• **SOURCE DATA**
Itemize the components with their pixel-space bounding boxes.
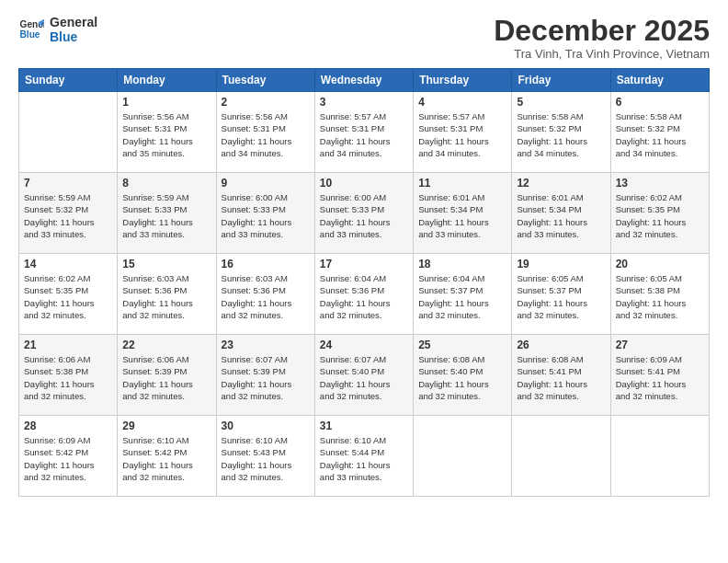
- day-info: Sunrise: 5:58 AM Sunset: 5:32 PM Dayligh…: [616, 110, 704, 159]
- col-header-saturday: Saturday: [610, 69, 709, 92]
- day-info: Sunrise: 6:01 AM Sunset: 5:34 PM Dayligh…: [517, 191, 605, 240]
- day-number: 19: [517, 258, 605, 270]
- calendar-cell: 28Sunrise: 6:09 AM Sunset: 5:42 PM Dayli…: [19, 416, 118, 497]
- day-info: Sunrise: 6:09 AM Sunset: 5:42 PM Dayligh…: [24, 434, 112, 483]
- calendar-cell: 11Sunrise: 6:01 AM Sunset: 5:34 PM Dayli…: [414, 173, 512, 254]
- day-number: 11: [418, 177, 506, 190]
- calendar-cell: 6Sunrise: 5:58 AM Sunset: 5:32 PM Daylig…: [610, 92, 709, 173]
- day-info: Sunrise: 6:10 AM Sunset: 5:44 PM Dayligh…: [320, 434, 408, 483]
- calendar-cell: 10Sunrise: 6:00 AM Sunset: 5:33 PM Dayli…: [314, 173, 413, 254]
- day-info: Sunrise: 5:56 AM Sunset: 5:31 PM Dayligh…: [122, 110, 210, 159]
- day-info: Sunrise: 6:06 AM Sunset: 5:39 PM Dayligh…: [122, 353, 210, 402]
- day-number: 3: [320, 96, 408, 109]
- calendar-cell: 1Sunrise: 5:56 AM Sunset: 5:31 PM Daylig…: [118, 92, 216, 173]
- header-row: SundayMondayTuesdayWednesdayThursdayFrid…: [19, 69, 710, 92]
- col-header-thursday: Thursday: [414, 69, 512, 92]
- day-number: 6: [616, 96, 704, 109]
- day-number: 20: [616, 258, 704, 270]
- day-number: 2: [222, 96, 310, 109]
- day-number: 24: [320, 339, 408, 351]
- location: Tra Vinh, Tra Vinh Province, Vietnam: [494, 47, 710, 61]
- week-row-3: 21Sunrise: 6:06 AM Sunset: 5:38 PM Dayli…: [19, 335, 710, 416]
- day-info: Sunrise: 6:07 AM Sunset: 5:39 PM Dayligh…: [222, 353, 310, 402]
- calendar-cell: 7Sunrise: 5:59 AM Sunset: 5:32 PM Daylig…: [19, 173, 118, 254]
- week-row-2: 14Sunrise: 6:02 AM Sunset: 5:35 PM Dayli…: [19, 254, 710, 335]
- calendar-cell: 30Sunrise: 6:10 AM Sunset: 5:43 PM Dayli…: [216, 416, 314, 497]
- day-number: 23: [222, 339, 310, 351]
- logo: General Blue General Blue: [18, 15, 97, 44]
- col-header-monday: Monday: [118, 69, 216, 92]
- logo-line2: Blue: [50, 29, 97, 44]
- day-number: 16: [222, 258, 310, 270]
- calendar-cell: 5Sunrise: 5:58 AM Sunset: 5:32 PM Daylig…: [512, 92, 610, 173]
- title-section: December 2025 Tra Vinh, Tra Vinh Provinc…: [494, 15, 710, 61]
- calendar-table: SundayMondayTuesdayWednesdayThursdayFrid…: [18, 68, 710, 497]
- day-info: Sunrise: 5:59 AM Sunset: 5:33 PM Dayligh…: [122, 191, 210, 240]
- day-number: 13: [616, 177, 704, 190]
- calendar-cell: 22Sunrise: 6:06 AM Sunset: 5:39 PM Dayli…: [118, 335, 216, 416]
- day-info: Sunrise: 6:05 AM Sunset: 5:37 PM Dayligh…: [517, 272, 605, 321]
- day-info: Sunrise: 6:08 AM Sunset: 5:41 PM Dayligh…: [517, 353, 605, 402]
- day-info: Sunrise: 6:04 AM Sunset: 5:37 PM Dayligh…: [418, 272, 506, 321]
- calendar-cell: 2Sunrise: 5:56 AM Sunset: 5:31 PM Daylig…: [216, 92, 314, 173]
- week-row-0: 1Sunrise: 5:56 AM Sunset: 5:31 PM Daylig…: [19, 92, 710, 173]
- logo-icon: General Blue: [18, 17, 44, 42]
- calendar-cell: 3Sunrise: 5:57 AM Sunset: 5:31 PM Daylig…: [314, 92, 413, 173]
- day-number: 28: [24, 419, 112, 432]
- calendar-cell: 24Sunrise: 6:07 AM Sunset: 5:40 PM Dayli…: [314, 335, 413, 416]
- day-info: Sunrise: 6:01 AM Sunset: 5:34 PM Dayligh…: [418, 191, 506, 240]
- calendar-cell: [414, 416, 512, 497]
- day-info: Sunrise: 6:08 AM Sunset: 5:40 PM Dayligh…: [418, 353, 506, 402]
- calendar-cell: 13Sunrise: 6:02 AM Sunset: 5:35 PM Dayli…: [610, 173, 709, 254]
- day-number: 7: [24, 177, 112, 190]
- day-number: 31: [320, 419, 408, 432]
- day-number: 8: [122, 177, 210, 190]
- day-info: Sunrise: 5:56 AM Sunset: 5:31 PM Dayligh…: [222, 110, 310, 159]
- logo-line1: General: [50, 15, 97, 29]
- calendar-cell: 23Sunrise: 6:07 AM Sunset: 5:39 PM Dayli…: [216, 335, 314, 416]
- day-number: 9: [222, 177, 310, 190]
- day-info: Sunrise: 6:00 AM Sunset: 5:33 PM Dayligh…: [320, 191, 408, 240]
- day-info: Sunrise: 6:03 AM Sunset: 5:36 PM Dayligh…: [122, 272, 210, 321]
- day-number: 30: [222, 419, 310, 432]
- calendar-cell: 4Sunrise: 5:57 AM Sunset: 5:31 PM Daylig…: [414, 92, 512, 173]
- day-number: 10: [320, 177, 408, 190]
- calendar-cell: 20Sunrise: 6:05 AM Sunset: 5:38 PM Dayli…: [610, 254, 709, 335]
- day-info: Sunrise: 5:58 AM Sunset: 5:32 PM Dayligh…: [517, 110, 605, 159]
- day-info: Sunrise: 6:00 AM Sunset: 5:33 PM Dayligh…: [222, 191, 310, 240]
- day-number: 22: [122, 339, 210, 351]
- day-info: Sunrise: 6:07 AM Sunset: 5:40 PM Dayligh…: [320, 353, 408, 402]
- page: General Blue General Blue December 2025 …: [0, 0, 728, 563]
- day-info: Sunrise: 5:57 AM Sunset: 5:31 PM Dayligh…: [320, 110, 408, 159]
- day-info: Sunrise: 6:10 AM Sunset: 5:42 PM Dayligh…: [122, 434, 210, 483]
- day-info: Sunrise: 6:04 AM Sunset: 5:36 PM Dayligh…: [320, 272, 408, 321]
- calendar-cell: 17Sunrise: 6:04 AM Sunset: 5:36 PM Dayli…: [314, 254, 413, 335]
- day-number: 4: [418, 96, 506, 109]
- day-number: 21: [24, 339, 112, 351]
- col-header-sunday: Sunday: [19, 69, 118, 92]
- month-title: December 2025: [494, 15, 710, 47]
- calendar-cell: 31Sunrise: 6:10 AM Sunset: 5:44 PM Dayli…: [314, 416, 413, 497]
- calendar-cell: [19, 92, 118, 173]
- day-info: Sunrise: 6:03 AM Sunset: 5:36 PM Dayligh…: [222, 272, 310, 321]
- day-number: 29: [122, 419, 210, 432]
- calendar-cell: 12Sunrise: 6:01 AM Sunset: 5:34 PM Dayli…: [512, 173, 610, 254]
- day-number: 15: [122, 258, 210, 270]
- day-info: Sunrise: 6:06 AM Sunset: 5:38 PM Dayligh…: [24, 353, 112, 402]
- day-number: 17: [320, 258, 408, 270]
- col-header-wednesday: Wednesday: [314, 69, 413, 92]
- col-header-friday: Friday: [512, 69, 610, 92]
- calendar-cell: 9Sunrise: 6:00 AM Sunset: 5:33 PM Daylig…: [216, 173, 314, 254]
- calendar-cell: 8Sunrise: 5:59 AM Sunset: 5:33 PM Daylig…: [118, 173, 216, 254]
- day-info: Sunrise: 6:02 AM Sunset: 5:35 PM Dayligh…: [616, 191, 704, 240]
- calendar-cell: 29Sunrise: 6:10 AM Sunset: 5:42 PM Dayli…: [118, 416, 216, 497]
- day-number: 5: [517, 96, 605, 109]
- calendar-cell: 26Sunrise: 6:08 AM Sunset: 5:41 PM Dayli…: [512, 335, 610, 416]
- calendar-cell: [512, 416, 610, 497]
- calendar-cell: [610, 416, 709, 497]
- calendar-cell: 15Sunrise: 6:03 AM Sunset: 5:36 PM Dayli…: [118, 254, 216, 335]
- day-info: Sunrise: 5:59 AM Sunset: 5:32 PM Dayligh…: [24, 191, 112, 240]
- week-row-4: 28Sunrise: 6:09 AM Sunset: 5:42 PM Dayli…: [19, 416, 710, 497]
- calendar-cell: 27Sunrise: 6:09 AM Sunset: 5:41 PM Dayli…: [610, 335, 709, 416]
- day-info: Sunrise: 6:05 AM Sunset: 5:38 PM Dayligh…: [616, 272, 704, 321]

--

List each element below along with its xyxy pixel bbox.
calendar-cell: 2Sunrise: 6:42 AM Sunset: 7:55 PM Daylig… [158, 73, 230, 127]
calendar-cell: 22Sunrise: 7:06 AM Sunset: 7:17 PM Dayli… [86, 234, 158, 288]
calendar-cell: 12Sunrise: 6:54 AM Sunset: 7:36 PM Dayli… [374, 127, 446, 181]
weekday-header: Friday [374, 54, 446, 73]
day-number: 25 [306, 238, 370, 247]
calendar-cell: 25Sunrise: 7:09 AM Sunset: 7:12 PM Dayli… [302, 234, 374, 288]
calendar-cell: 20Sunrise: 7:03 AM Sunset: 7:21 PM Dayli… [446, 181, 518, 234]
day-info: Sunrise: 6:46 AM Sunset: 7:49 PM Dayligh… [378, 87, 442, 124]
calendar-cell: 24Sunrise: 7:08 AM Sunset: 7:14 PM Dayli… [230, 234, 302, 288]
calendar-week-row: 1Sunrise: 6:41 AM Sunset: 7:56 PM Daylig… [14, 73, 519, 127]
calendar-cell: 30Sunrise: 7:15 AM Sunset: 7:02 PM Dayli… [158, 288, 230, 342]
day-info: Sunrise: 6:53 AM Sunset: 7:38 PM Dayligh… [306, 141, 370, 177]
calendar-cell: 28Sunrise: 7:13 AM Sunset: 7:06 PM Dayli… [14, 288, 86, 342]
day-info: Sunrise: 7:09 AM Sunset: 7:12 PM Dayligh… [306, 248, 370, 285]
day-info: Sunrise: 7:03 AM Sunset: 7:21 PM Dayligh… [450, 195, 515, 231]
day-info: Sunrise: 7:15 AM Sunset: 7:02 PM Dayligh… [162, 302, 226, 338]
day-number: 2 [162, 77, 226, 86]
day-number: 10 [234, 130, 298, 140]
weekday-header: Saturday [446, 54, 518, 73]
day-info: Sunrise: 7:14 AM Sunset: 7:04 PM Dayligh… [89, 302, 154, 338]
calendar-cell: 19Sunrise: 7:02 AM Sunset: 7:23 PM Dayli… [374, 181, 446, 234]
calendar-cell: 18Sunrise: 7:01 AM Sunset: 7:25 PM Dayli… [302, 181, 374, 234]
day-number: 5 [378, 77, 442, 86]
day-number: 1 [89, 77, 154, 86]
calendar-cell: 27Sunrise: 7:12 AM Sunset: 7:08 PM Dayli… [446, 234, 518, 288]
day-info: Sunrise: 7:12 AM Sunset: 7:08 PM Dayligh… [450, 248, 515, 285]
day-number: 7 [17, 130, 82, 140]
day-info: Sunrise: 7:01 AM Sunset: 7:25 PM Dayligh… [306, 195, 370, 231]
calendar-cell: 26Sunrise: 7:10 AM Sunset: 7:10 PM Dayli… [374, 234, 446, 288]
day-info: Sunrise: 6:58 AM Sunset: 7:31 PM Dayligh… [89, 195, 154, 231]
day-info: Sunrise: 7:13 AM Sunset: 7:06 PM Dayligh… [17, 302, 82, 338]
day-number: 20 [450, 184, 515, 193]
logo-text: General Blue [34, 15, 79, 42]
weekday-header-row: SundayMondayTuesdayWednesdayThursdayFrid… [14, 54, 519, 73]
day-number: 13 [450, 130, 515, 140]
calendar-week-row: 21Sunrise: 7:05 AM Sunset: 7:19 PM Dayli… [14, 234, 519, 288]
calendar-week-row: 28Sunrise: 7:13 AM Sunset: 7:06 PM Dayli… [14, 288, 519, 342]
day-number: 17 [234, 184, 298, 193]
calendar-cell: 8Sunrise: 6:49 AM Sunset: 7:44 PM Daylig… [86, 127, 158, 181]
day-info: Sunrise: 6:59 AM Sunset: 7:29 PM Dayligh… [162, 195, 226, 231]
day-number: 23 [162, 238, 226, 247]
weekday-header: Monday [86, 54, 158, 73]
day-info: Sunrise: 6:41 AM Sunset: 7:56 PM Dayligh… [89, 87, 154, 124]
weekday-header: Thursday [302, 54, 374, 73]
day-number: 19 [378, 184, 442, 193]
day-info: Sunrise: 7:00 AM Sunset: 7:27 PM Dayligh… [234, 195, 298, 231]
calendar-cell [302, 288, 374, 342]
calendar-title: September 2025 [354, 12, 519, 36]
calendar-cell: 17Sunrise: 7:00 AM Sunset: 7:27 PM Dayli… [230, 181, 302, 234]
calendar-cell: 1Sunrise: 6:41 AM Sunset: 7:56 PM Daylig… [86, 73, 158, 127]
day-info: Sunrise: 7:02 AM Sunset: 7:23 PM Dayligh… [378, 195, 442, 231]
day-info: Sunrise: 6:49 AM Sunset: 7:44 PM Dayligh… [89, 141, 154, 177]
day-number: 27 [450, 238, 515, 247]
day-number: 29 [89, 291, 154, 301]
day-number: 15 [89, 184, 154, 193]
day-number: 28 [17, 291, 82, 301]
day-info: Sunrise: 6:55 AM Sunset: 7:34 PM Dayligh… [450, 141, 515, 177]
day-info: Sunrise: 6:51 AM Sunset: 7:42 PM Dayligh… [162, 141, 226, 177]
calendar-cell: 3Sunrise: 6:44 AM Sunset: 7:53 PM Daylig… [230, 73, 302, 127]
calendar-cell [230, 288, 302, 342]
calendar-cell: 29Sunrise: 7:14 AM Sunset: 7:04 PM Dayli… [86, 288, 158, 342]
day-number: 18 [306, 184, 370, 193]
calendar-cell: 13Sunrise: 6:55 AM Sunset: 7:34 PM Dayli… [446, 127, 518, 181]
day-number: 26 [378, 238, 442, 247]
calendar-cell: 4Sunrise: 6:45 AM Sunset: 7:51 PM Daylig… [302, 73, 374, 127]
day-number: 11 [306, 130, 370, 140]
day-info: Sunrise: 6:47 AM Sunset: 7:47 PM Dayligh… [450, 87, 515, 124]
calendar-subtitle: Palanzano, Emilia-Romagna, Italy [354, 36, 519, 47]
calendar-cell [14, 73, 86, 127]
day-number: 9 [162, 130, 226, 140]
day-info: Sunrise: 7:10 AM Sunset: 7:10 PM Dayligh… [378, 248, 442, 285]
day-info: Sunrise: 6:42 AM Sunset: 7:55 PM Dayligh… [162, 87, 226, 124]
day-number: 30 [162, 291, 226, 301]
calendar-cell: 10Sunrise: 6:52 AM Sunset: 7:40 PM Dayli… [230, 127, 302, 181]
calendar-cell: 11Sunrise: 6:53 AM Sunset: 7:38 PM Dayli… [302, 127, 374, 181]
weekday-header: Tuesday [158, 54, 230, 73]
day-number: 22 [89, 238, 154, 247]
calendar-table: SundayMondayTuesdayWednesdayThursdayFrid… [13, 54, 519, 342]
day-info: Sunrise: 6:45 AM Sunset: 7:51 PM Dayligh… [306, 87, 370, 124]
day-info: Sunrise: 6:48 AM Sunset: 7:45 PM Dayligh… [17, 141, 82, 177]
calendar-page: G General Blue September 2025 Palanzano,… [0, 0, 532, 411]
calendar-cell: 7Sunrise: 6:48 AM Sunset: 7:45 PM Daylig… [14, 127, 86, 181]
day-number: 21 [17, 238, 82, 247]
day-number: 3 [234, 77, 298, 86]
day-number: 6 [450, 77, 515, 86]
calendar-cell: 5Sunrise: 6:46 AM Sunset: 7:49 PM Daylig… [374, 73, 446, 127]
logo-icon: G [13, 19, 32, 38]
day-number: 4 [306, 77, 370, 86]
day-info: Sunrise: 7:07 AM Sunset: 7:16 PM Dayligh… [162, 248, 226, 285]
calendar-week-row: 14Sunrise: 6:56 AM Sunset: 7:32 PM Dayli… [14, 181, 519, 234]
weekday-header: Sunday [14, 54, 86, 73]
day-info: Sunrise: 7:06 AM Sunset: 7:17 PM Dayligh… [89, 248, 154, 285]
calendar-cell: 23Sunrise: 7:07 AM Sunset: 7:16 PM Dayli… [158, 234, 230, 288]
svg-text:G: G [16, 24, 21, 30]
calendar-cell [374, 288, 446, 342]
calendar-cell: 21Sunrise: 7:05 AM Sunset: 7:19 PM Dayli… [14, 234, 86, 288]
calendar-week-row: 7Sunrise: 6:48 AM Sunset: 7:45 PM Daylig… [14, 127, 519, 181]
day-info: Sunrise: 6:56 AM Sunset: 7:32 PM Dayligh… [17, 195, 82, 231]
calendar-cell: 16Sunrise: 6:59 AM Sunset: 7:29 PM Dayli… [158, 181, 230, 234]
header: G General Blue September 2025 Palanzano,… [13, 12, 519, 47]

• **TASK TO COMPLETE**
Your task is to list each line of the records with the word "icon".

• **ANSWER TO THIS TASK**
- logo-icon: General Blue: [18, 17, 44, 42]
logo-icon: G [13, 19, 32, 38]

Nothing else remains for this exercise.